The case, while fairly complex as any case that faces the SCOTUS is, boils down to simply “whether the Second Amendment allows the government to prohibit ordinary law-abiding citizens from carrying handguns outside the home for self-defense”.

This might sound fairly simple, and it should be, but the significance of this case cannot be overstated.

The SCOTUS is historically very reluctant to take on 2A cases, so the fact that they have taken one at all is major news. It’s even bigger news since for the first time in a long time there is a strong conservative majority on the court.

And it’s even bigger-er news because many lower-court cases are now being held while we wait for the outcome of NYSRPA v. Bruen.

This has the potential to be bigger than Heller.

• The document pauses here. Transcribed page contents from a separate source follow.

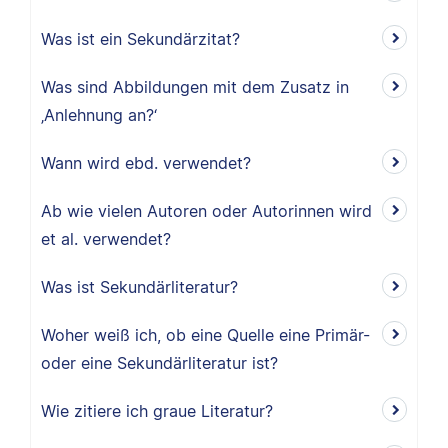
Was ist ein Sekundärzitat?
Was sind Abbildungen mit dem Zusatz in
‚Anlehnung an?‘
Wann wird ebd. verwendet?
Ab wie vielen Autoren oder Autorinnen wird
et al. verwendet?
Was ist Sekundärliteratur?
Woher weiß ich, ob eine Quelle eine Primär-
oder eine Sekundärliteratur ist?
Wie zitiere ich graue Literatur?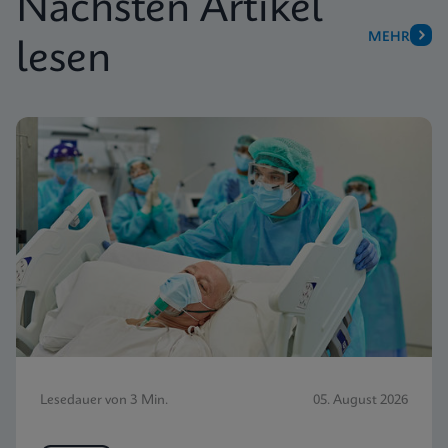
Nächsten Artikel
MEHR
lesen
Lesedauer von 3 Min.
05. August 2026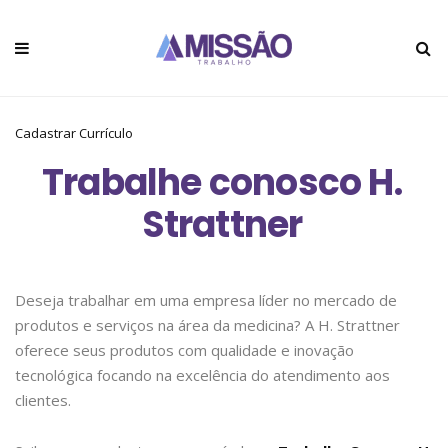
Cadastrar Currículo
Trabalhe conosco H.
Strattner
Deseja trabalhar em uma empresa líder no mercado de
produtos e serviços na área da medicina? A H. Strattner
oferece seus produtos com qualidade e inovação
tecnológica focando na excelência do atendimento aos
clientes.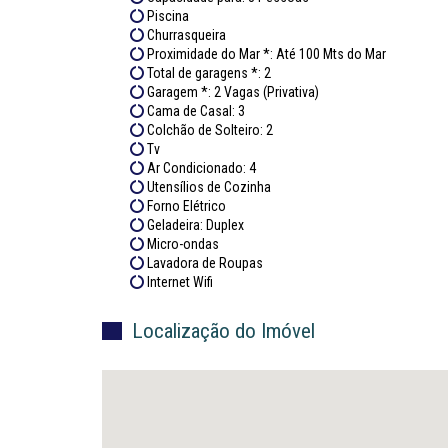
Piscina
Churrasqueira
Proximidade do Mar *: Até 100 Mts do Mar
Total de garagens *: 2
Garagem *: 2 Vagas (Privativa)
Cama de Casal: 3
Colchão de Solteiro: 2
Tv
Ar Condicionado: 4
Utensílios de Cozinha
Forno Elétrico
Geladeira: Duplex
Micro-ondas
Lavadora de Roupas
Internet Wifi
Localização do Imóvel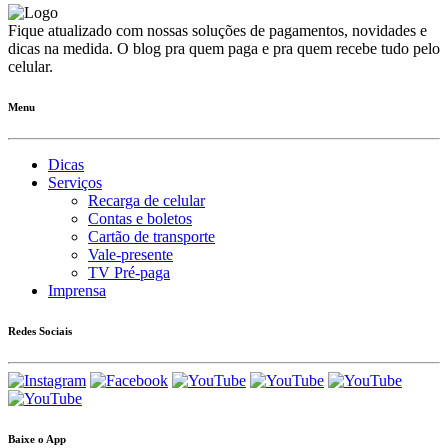
Fique atualizado com nossas soluções de pagamentos, novidades e
dicas na medida. O blog pra quem paga e pra quem recebe tudo pelo
celular.
Menu
Dicas
Serviços
Recarga de celular
Contas e boletos
Cartão de transporte
Vale-presente
TV Pré-paga
Imprensa
Redes Sociais
Baixe o App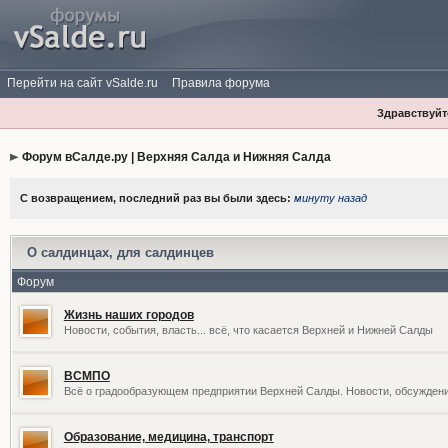
Перейти на сайт vSalde.ru
Правила форума
Здравствуйте
Форум вСалде.ру | Верхняя Салда и Нижняя Салда
С возвращением, последний раз вы были здесь:
минуту назад
О салдинцах, для салдинцев
Форум
Жизнь наших городов
Новости, события, власть... всё, что касается Верхней и Нижней Салды
ВСМПО
Всё о градообразующем предприятии Верхней Салды. Новости, обсужден
Образование, медицина, транспорт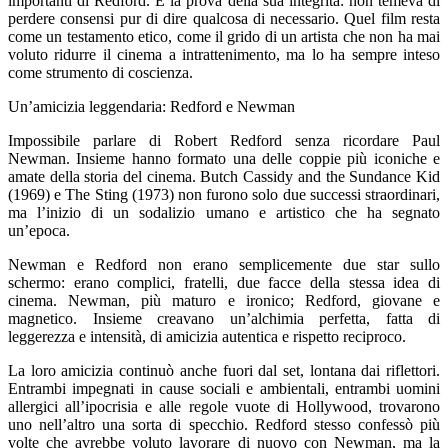
importanti di Redford. È la prova della sua integrità: non temeva di
perdere consensi pur di dire qualcosa di necessario. Quel film resta
come un testamento etico, come il grido di un artista che non ha mai
voluto ridurre il cinema a intrattenimento, ma lo ha sempre inteso
come strumento di coscienza.
Un’amicizia leggendaria: Redford e Newman
Impossibile parlare di Robert Redford senza ricordare Paul
Newman. Insieme hanno formato una delle coppie più iconiche e
amate della storia del cinema. Butch Cassidy and the Sundance Kid
(1969) e The Sting (1973) non furono solo due successi straordinari,
ma l’inizio di un sodalizio umano e artistico che ha segnato
un’epoca.
Newman e Redford non erano semplicemente due star sullo
schermo: erano complici, fratelli, due facce della stessa idea di
cinema. Newman, più maturo e ironico; Redford, giovane e
magnetico. Insieme creavano un’alchimia perfetta, fatta di
leggerezza e intensità, di amicizia autentica e rispetto reciproco.
La loro amicizia continuò anche fuori dal set, lontana dai riflettori.
Entrambi impegnati in cause sociali e ambientali, entrambi uomini
allergici all’ipocrisia e alle regole vuote di Hollywood, trovarono
uno nell’altro una sorta di specchio. Redford stesso confessò più
volte che avrebbe voluto lavorare di nuovo con Newman, ma la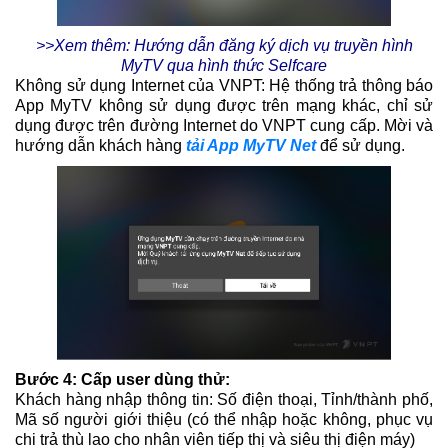
>>Xem thêm: Hướng dẫn đăng ký dịch vụ truyền hình
MyTV qua hình thức Selfcare
Không sử dụng Internet của VNPT: Hệ thống trả thông báo
App MyTV không sử dụng được trên mạng khác, chỉ sử
dụng được trên đường Internet do VNPT cung cấp. Mời và
hướng dẫn khách hàng
tải App MyTV Net
để sử dụng.
Bước 4: Cấp user dùng thử:
Khách hàng nhập thông tin: Số điện thoại, Tỉnh/thành phố,
Mã số người giới thiệu (có thể nhập hoặc không, phục vụ
chi trả thù lao cho nhân viên tiếp thị và siêu thị điện máy)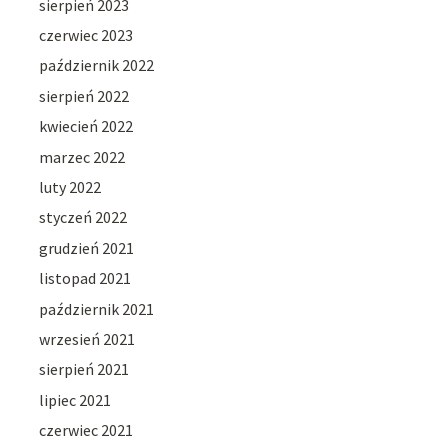
sierpień 2023
czerwiec 2023
październik 2022
sierpień 2022
kwiecień 2022
marzec 2022
luty 2022
styczeń 2022
grudzień 2021
listopad 2021
październik 2021
wrzesień 2021
sierpień 2021
lipiec 2021
czerwiec 2021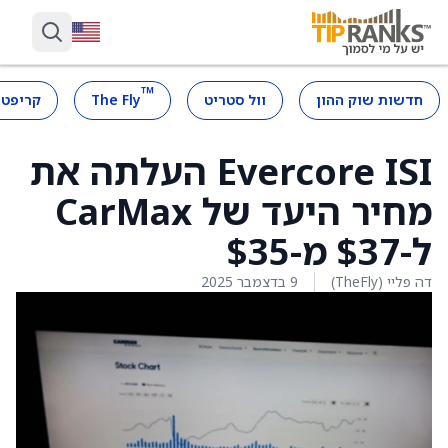
™
חדשות שוק ההון
וול סטריט
The Fly
קריפטו
Evercore ISI העלתה את
מחיר היעד של CarMax
ל-$37 מ-$35
דה פליי (TheFly)
9 בדצמבר 2025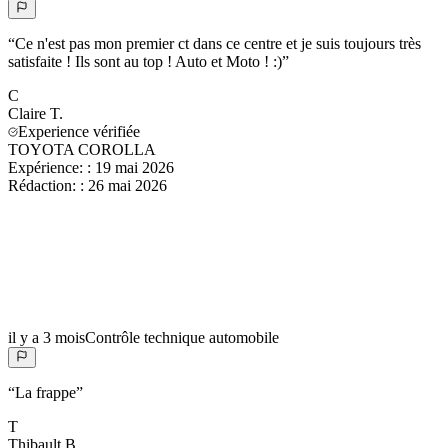
“
Ce n'est pas mon premier ct dans ce centre et je suis toujours très
satisfaite ! Ils sont au top ! Auto et Moto ! :)
”
C
Claire
T.
Experience vérifiée
TOYOTA COROLLA
Expérience:
:
19 mai 2026
Rédaction:
:
26 mai 2026
il y a 3 mois
Contrôle technique automobile
“
La frappe
”
T
Thibault
B.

Oral arguments were heard on November 3rd, 2021 and a decision is not likely to come until mid-2022, but we will definitely cover it when it happens.

Until then, if you want a ton more info on the case I would highly recommend reading about it.

Two big cases were resolved this year, and both of them landed on the side of people defending themselves. 

One case was widely reported and involved a minor protecting himself from protesters while the other was mostly ignored by the media and involved a man who thought he was being shot at by civilians but was, in fact, being shot by the police.

Jaleel Stallings Charged With 2 Counts Of Attempted Murder, Acquitted Of All Charges

Just five days after George Floyd was murdered by Minneapolis Police Officer Derek Chauvin, Jaleel Stallings was standing in a parking lot in Minneapolis when men in a white unmarked van with no lights opened fire on him and struck him in the chest.

Jakeek Stallings

Stallings believing himself mortally wounded is an Army veteran, and was armed with a Mini Draco pistol, although believing himself to be bleeding out he returned fire putting 3 rounds in the engine area of the van.

After firing, men dressed in black jumped out of the van and charged Stallings. Realizing the men were police officers, Stallings dropped his pistol and laid on the ground to surrender.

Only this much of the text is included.